Neltume | |
---|---|
Town | |
Region | Los Ríos |
Province | Valdivia |
Municipalidad | Panguipulli |
Comuna | Panguipulli |
Government | |
• Type | Municipalidad |
• Alcade | René Aravena Riffo (RN) |
Population (2002 census [1]) | |
• Total | 2,125 |
Time zone | Chilean Standard (UTC−04:00) |
• Summer (DST) | Chilean Daylight (UTC−03:00) |
Area code(s) | Country + town = 56 + 63 |
Neltume is a Chilean town in Panguipulli commune, of Los Ríos Region. It lies along the 203-CH route to Huahum Pass into Argentina. The town's main economic activities are forestry and, more recently, tourism since the Huilo-Huilo Biological Reserve was created in 1999. During large periods of the 20th century Neltume was a site of social mobilizations and unrest, events which culminated in 1981 with the crack down of the "Toqui Lautaro" guerrilla set of by MIR to fight the military dictatorship in Chile.

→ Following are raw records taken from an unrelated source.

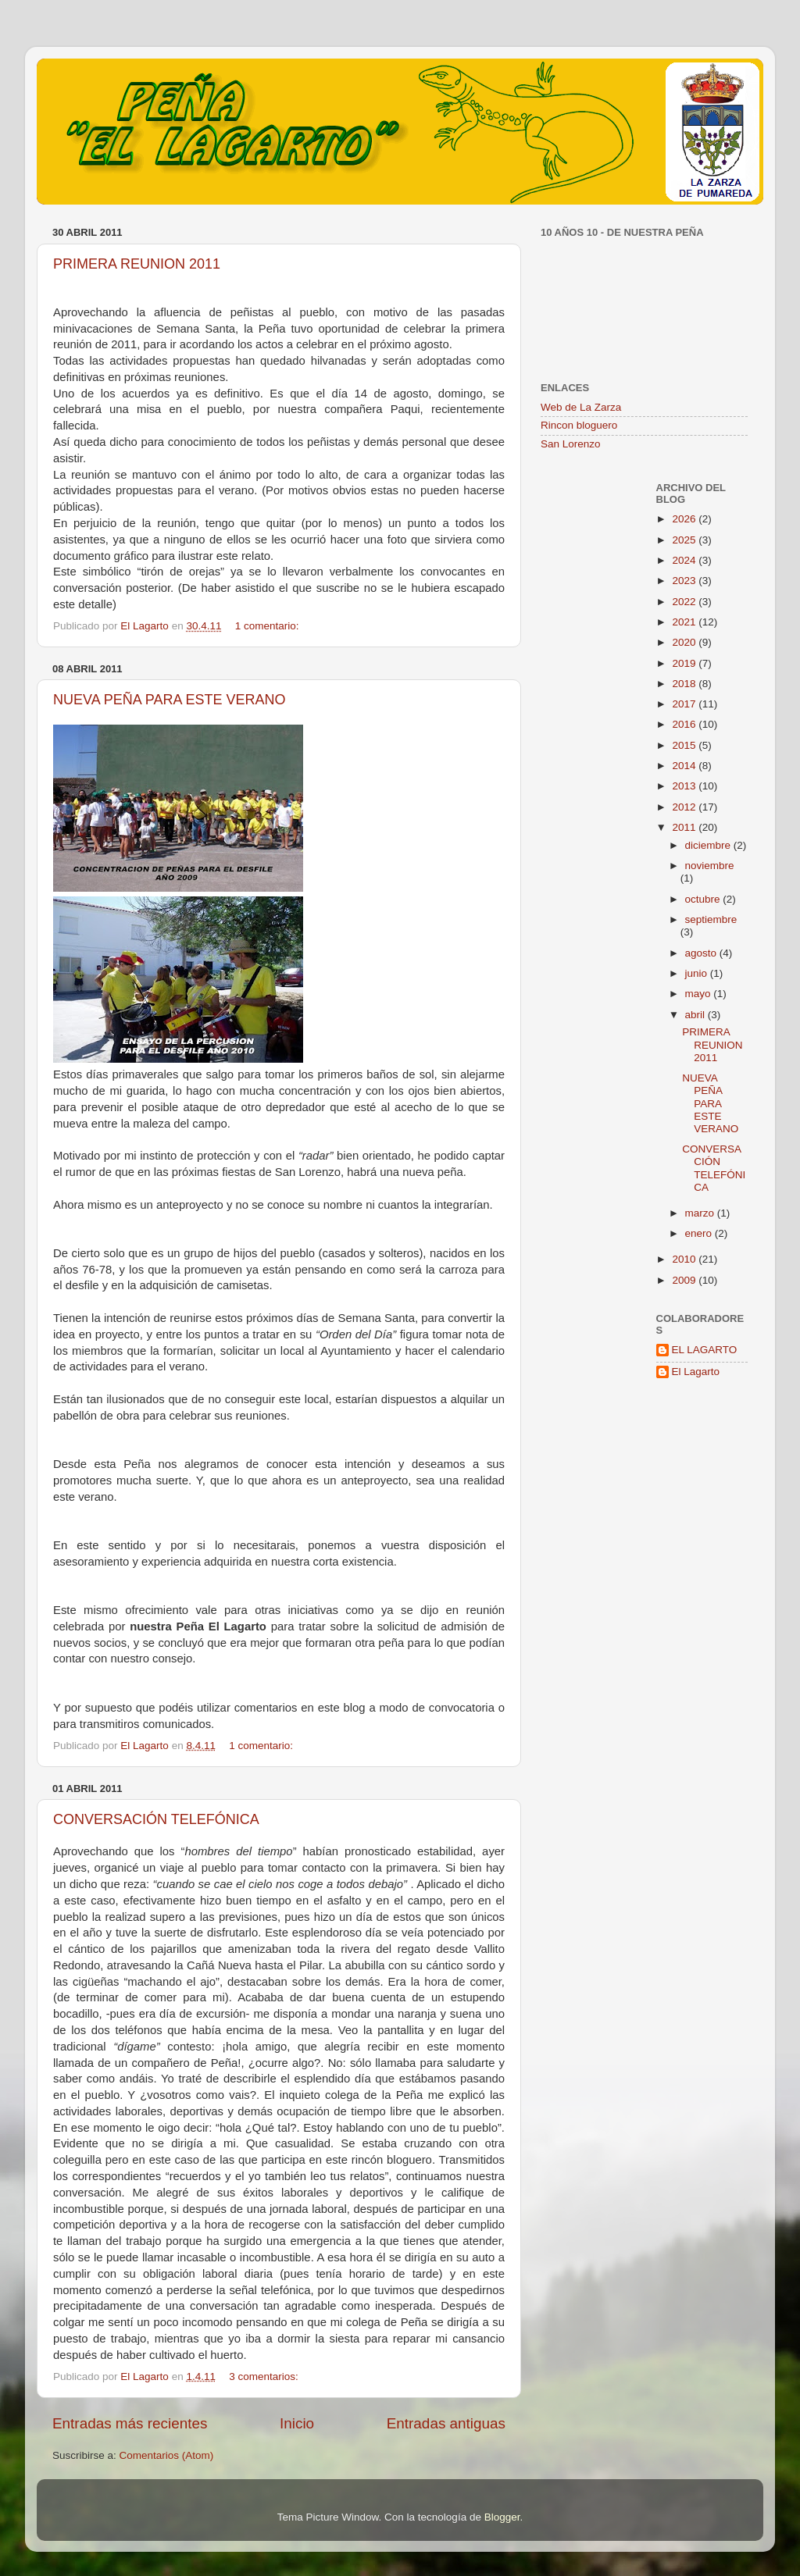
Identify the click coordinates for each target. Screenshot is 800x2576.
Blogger (502, 2517)
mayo (699, 993)
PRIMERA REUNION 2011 (136, 264)
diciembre (709, 845)
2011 (685, 827)
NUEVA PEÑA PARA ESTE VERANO (169, 699)
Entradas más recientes (129, 2423)
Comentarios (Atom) (167, 2455)
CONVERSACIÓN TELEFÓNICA (156, 1819)
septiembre (711, 919)
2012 (685, 807)
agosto (702, 953)
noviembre (709, 865)
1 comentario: (268, 626)
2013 (685, 786)
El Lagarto (696, 1371)
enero (700, 1233)
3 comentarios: (265, 2376)
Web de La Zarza (581, 407)
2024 (685, 560)
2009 (685, 1280)
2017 (685, 704)
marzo (701, 1213)
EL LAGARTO (705, 1350)
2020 (685, 642)
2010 (685, 1259)
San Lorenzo (571, 444)
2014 (685, 765)
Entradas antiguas (446, 2423)
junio (697, 973)
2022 (685, 601)
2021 (685, 622)
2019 (685, 663)
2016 (685, 724)
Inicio (297, 2423)
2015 (685, 745)
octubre (704, 899)
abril (696, 1015)
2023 (685, 580)
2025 (685, 540)
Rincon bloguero (579, 425)
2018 (685, 683)
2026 (685, 519)
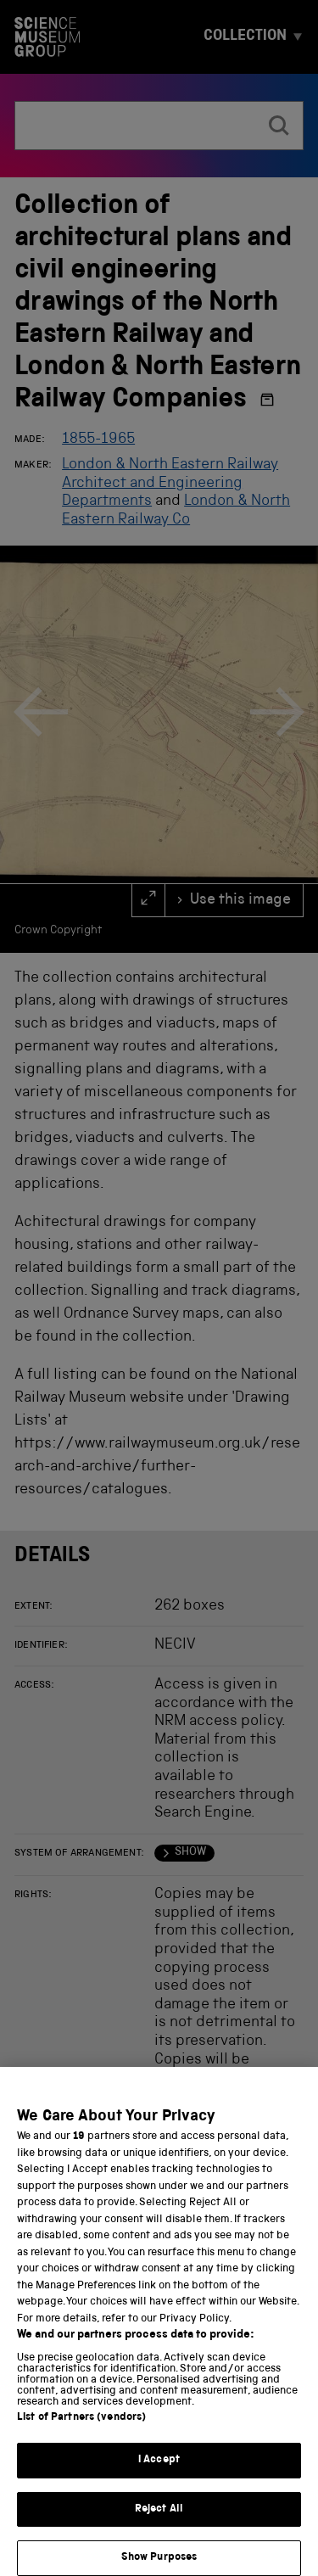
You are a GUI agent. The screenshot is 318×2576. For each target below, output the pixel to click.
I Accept (159, 2474)
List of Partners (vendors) (81, 2432)
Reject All (159, 2523)
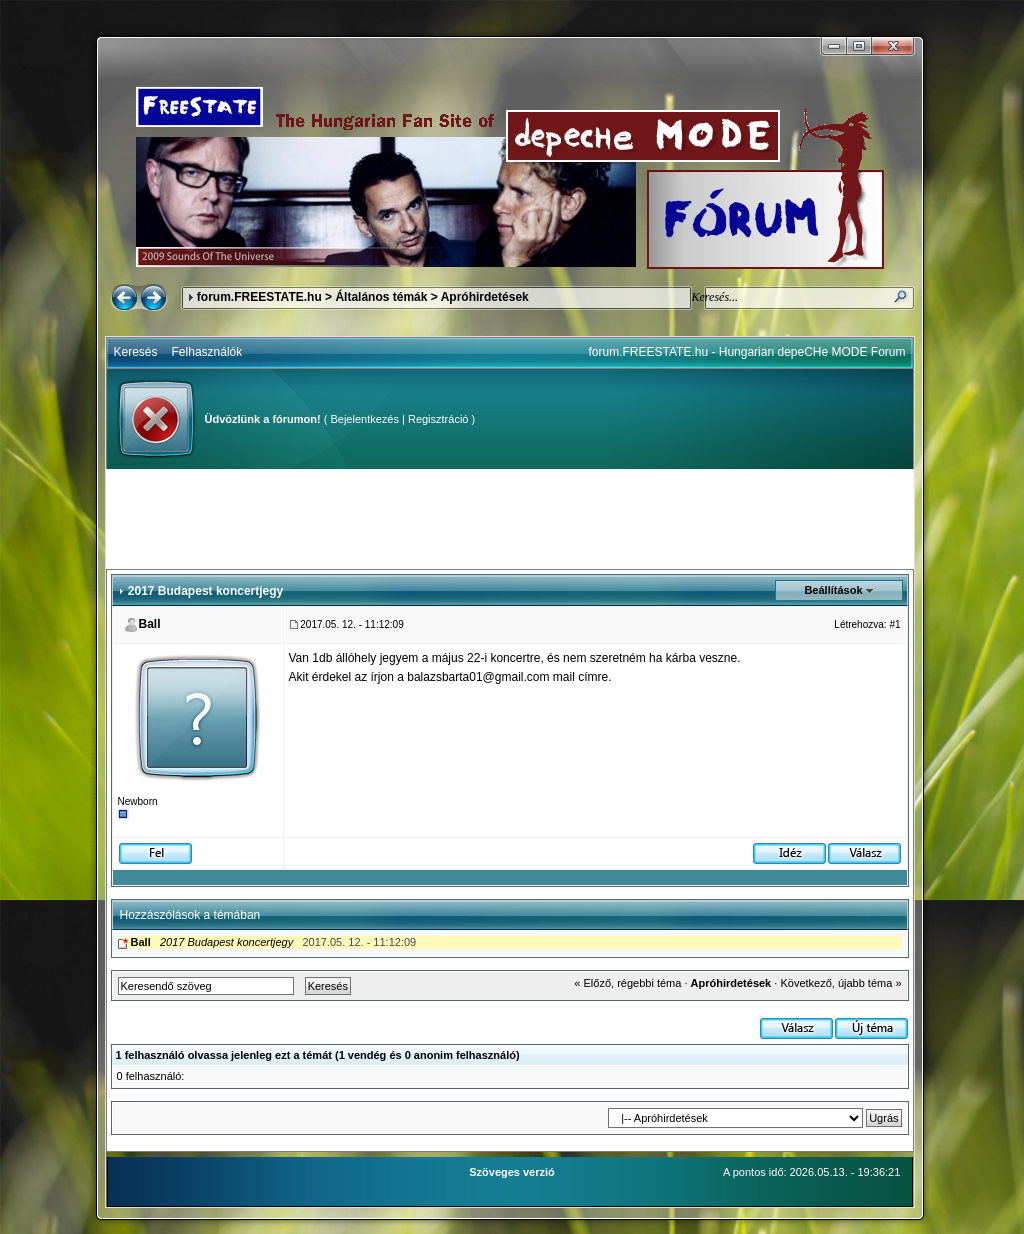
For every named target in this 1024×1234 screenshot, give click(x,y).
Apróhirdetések (485, 297)
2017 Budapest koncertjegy (226, 942)
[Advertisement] (510, 519)
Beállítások (833, 590)
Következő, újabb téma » (840, 983)
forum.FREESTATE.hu (259, 297)
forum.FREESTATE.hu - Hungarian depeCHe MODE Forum (747, 352)
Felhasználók (207, 352)
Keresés (136, 352)
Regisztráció (438, 419)
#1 (894, 624)
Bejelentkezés (364, 419)
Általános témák (381, 297)
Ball (150, 624)
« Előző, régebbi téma (627, 983)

The area of Neltume was colonized in the first decades of the 20th century as part of the economic boom that the wood industry was experiencing in Chile at that time. The humid and forested areas of Neltume had not had any recorded human occupation until that years as native Mapuches lived rather on the lake shores of Calafquén, Panguipulli and Riñihue Lakes and visited sporadically the eastern parts of these lakes for gathering food. In 1885 Panguipulli became settled by the first non-indigenous persons and on 1898 a small forestry enterprise was installed in Neltume. In 1942, an engineered wood plant is installed in Neltume. Before the gravel road to Neltume built the town relied on steam boat transport across Panguipulli Lake.
Neltume got its first police station in 1945 when one of the fundos (country estates) that where part of the Echavarri y Bravo company became subject of unrest and mobilization for social demands among lumberjacks and campesinos. The campesinos were strongly repressed by authorities and some 20 families where expelled from the zone. In 1951 there was another strike among sawmill and forestry workers, who tried to form a trade union and demanded higher salaries, as consequence about 40 leaders and their families where driven out of Neltume. Witnesses from this period record people being taken to Valdivia by Carabineros and estimates the duration of the strike in three months. The same witness states that Carabineros were asked by the sawmill boss to gun any striker found walking around in nighttime. The repression of this movement was according to historians Pino and Jelin so strong that only in the 1960s and during the Unidad Popular government did the workers managed form trade unions in the zone.